Monday, May. 31, 1937

M-Day Conclusions

ARMY & NAVY

The General Headquarters Air Force of the U. S. Army is known as the M-Day (Mobilization Day) force. Its men and equipment are supposed to be ready to take the air at a moment's notice, concentrate at any point in the U. S. to fight off attackers. Regarded as the most important development since the War in the modernization of U. S. military forces, it is divided into Eastern, East Central and Western Wings, operating from bases at Langley Field, Va., Barksdale Field, La. and Hamilton Field, Calif. Under President Roosevelt's strong national defense program it has grown rapidly in size and importance since its organization in 1935. At present its fighting strength consists of 430 officers, 2,500 men and 350 of the Army's 1,364 airplanes.

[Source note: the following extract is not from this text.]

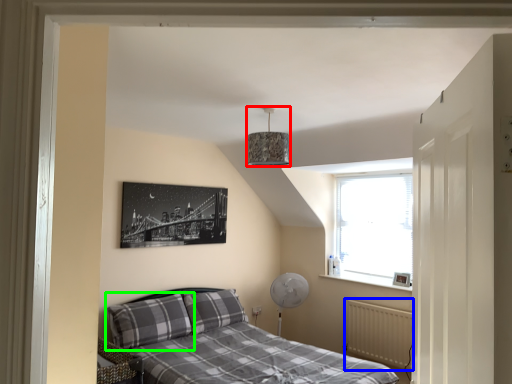 Question: Which is farther away from lamp (highlighted by a red box)? radiator (highlighted by a blue box) or pillow (highlighted by a green box)?

Choices:
 (A) radiator
 (B) pillow

Answer: (A) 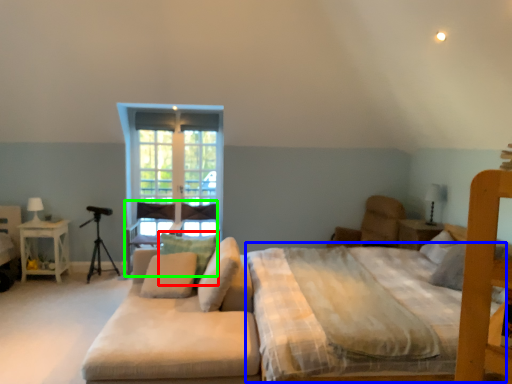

Three weeks ago M-Day's three wings concentrated in California. There, divided into two warlike combat groups, it played a new kind of war game. Day & night it attacked and defended an imaginary Los Angeles that had been drawn to scale on the desert sands of Muroc Dry Salt Lake (TIME, May 24). Last week when the battle of Los Angeles ended, M-Day's commander, Major General Frank Maxwell Andrews, sat down with his staff to write a confidential report to the War Department of the conclusions his new game had produced. But before he sat down, the handsome, grey-haired commander assured the press that his new game had proved a point that is standard with every fighting service in all countries. Said M-Day's Andrews: "Six of the nation's nine Air Force groups had to be decimated to increase the other three to war-time strength for maneuvers. If the United States were attacked today on two different fronts, we couldn't defend both of them. We'd have to make a choice. We lack flyers and flying machines . . . inland air bases and a good deal of equipment."